Para EAPN, ambos factores “no auguran mejores resultados para el 2021” debido a las consecuencias económico-sociales que la pandemia de COVID-19 dejará y que afectan en mayor medida a las personas en vulnerabilidad que son las que trabajan en el sector servicios, el más golpeado.

De hecho, el documento recoge testimonios reales de personas que están pasando por esta situación. “En mi caso, he estado poco tiempo en la calle, porque yo me quedé sin trabajo en marzo por culpa de la pandemia claro porque yo me dedico a la hostelería y la empresa donde trabajaba cerró. Hubo un momento en el que me quedé sin dinero y me quedé en situación de calle. Y después ha sido imposible encontrar trabajo”, apunta una de estas personas. Otra de ellas señala la imposibilidad de pagar su hipoteca tras no encontrar empleo y expresa su temor al desahucio.

En este sentido, EAPN recuerda que uno de los requisitos para acceder al IMV es estar dentro de unos niveles de renta en el año anterior a la solicitud. En muchos casos, por tanto, es la renta de 2019. “Esta es una de las razones que llevan a la denegación de la prestación, y que a pesar de la situación que han vivido las personas en vulnerabilidad de la región durante el 2020, al tener en cuenta la renta del año anterior, muchas de las solicitudes han sido denegadas, en un año marcado por índices de desempleo demasiado altos: 18,34% en el último trimestre 2020”.

También los empleos inestables, a media jornada, contratos por horas y empleos protegidos impiden a muchas personas ser perceptoras del IMV. Destaca que aunque estas personas sean trabajadoras pobres, el nivel de su renta aumenta en la correspondiente declaración, circunstancia que se tiene en cuenta en la solicitud del IMV y provoca la denegación a pesar de que exista “una evidente situación de necesidad”. Por ejemplo, si en el año 2019 las rentas de trabajo fueron de 3.000 euros anuales, al solicitar el IMV en 2020 se detraen esos 3.000 euros de la cuantía anual a percibir del IMV. “Esto provoca que la herramienta del IMV no cumpla con el fin para el que fue diseñada”.
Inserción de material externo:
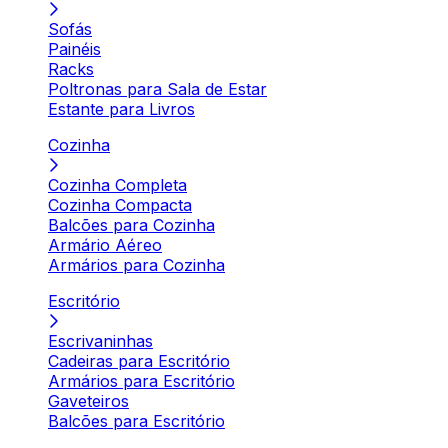
Sofás
Painéis
Racks
Poltronas para Sala de Estar
Estante para Livros
Cozinha
Cozinha Completa
Cozinha Compacta
Balcões para Cozinha
Armário Aéreo
Armários para Cozinha
Escritório
Escrivaninhas
Cadeiras para Escritório
Armários para Escritório
Gaveteiros
Balcões para Escritório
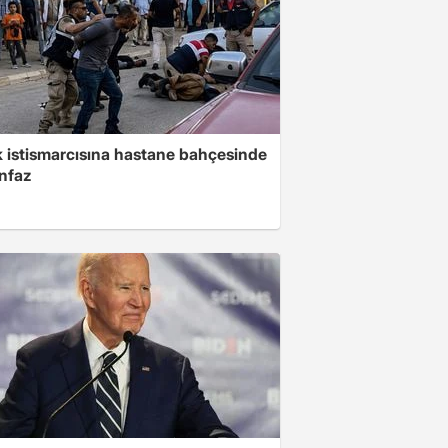
 istismarcısına hastane bahçesinde
infaz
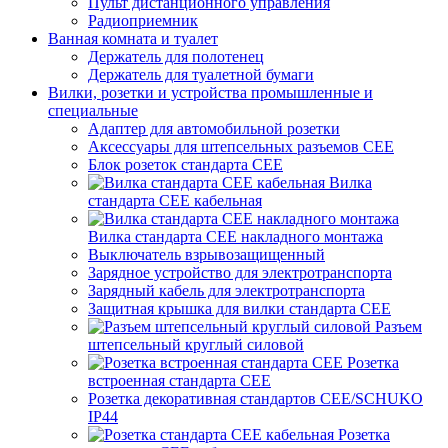
Пульт дистанционного управления
Радиоприемник
Ванная комната и туалет
Держатель для полотенец
Держатель для туалетной бумаги
Вилки, розетки и устройства промышленные и
специальные
Адаптер для автомобильной розетки
Аксессуары для штепсельных разъемов CEE
Блок розеток стандарта CEE
Вилка
стандарта CEE кабельная
Вилка стандарта CEE накладного монтажа
Выключатель взрывозащищенный
Зарядное устройство для электротранспорта
Зарядный кабель для электротранспорта
Защитная крышка для вилки стандарта CEE
Разъем
штепсельный круглый силовой
Розетка
встроенная стандарта CEE
Розетка декоративная стандартов CEE/SCHUKO
IP44
Розетка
Además, al tener como requisito el empadronamiento, aunque es necesario, puede resultar “un obstáculo” en el acceso a la prestación para muchas personas, ya que existen casos de vulnerabilidad que dificultan el empadronamiento, como contratos de alquiler no registrados, alojamientos en recursos residenciales temporales con intención de salir del recurso, pero sin recursos económicos para ello y otras situaciones de vulnerabilidad habitacional. Por ello, apunta esta asociación, es necesaria la figura de peritos sociales que puedan acreditar empadronamiento y decreten situaciones de vulnerabilidad.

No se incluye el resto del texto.